Priscilla McKinney: I have with me today Dr. Tracy Tuten. She is the VP of qualitative research at Illuminosa radius company, and she is leading the qualitative practice there. We’ve had a lot of great conversations about what this means for brands, especially in the tech sector. And speaking of the tech sector, that’s where she has her expertise. So she has a PhD in marketing and all of this experience we’re going to get to talk about today, specializing in uncovering actionable insights for companies with this real focus on technology. She’s worked on everything from buyer journey research to jobs to be done, diary studies, shopper studies. I mean, you can get the picture here. She’s a real expert, but we’re going to talk about what she knows in terms of digital transformation success because of her experience with AI gaming, SAS products, cybersecurity and enterprise technology and on and on. So Tracy, welcome to the show.
Dr. Tracy Tuten: Thank you so much, Priscilla. I am thrilled to be here. And it’s just a great opportunity for me to talk about things that I’m passionate about. I’ve been at the intersection of technology and marketing for longer than I care to admit, actually. And it’s just going to be a delight to talk with you today.
Priscilla McKinney: Well, awesome. You and I have a convergence of our expertise in that marketing side. We might have some good information, but what do we do with it? And why are we doing that with it, with companies, is because companies want a competitive advantage, right? They need to be able to understand how they can do better than the average bear in their own industry. And you know how to do that in the tech sector. So I love how we’re going to start with something a little bit overlapping in my world of marketing and your world. So let’s talk a little bit about that brand positioning because you and I have had a lot of conversations about this over time and it is a critical piece to understand but your focus on the tech industry means that you know why in the tech industry this positioning is so critical and kind of secondly, why is it so challenging for tech companies?

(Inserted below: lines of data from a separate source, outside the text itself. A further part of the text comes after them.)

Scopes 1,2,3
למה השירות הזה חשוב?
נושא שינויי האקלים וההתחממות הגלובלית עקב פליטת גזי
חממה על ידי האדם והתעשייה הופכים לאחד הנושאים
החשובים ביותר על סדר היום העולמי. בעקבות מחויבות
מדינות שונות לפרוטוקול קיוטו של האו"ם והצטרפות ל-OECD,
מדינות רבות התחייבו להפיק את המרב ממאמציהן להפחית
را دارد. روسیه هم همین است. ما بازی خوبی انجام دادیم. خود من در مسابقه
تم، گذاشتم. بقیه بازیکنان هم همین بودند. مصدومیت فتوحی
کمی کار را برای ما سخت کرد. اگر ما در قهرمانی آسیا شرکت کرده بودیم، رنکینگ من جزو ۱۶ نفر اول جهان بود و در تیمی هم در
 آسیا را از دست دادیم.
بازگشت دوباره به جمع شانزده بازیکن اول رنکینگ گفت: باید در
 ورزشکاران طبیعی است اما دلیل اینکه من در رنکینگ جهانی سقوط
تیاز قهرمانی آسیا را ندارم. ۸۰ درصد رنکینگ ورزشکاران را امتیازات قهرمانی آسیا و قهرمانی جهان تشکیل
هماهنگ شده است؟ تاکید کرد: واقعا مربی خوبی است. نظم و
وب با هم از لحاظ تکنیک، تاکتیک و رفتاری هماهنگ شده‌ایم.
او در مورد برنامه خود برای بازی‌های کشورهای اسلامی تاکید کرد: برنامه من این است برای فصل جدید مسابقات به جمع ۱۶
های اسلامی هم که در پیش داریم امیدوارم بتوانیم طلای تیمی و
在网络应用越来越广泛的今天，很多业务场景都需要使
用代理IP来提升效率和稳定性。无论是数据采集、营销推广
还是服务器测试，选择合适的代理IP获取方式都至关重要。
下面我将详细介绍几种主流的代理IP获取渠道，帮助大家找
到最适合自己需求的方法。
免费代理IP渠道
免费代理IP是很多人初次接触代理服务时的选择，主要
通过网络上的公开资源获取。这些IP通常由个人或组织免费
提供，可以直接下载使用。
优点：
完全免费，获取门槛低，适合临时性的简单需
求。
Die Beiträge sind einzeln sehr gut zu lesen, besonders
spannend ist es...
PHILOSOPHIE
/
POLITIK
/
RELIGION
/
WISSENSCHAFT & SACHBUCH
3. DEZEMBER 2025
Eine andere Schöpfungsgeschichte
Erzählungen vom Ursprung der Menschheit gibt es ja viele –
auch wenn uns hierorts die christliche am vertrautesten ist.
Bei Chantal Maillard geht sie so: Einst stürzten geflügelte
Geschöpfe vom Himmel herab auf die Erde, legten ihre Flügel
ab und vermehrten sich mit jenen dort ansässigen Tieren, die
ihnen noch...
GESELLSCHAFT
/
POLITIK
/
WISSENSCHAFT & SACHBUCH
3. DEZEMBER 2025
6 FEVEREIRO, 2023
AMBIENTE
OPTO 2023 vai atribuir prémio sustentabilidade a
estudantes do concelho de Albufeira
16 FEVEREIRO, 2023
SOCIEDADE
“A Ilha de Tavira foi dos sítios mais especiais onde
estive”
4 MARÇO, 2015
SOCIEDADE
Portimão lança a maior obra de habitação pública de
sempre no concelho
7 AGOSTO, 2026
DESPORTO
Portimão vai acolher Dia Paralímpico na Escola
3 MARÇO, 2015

Dr. Tracy Tuten: And it is really challenging for tech brands. And that’s true whether those brands are focused on B2B markets or B2C markets. And it’s challenging because there’s so many powerful players in the market. It is a, you could almost say. For many of the categories that tech brands play in, it’s a somewhat cluttered market with many good options for prospective buyers. It’s also very complex. We’re talking about purchases, whether it’s B2B or B2C, that are high involvement purchases so they might be perceived as somewhat risky. It’s important that the buyers make the right decision and then it’s changing. It’s changing so rapidly like we can see, you know with all of the new AI tools and technologies that are coming to bear and so it is important that tech brands be able to communicate in the marketplace and to these customers and prospective buyers, what it is they stand for, why they should be in that consideration set.
Priscilla McKinney: One thing that you’ve written about a bit is about the dangers of emergent positioning. So explain to me what this is and why you feel that it is a trap for tech brands specifically.
Dr. Tracy Tuten: So classic positioning theory and strategy would tell us that winning brands are brands that are able to communicate a clear competitive advantage, a clear attribute that is deeply relevant to their target audience and with which they are better than and different from the competition. That gives them that voice in the marketplace. But what happens with many brands, not just tech brands, but I especially see it with tech brands, is that they fail to make that kind of engineered choice around a positioning strategy. And instead, what happens is… If the market is aware of your brand, the market will have associations about your brand and it may not be what you want it to be. It’s going to be built on their experiences, what they’ve heard in online reviews, what they’ve heard from their peer networks. It might be based on some advertising or other kinds of vague messaging. And in those situations, the brand is not in control of the associations that are ringing true in the minds of the buyers relative to how that brand competes in the marketplace.
Priscilla McKinney: That’s always making sense to me because the way I kind of phrase it is that people come to me and say, well, Priscilla, I don’t think I want to do advertising or marketing because you know, word of mouth is the best. And I’m like, okay, well, it can be the best all you want. But there’s a couple of things. Number one, how do you actually get people to open up their mouths? And to your point, when they do open their mouths, are you sure you know what they’re saying? Because it might not be the messages you were hoping for. This is just where I feel like you and I probably go to bed on Sunday nights, probably with some of the same fears and some of the same things keeping us up. This idea of, you know, just because we feel one way or we know that our product is the best, let’s say, it kind of doesn’t matter because what matters is in that mind of the consumer. But I want to stick on this subject of positioning because you’re such an expert on it. You use this term green flag when you talk about positioning. So tell us what you mean by that and why tech brands should care about finding their green flag.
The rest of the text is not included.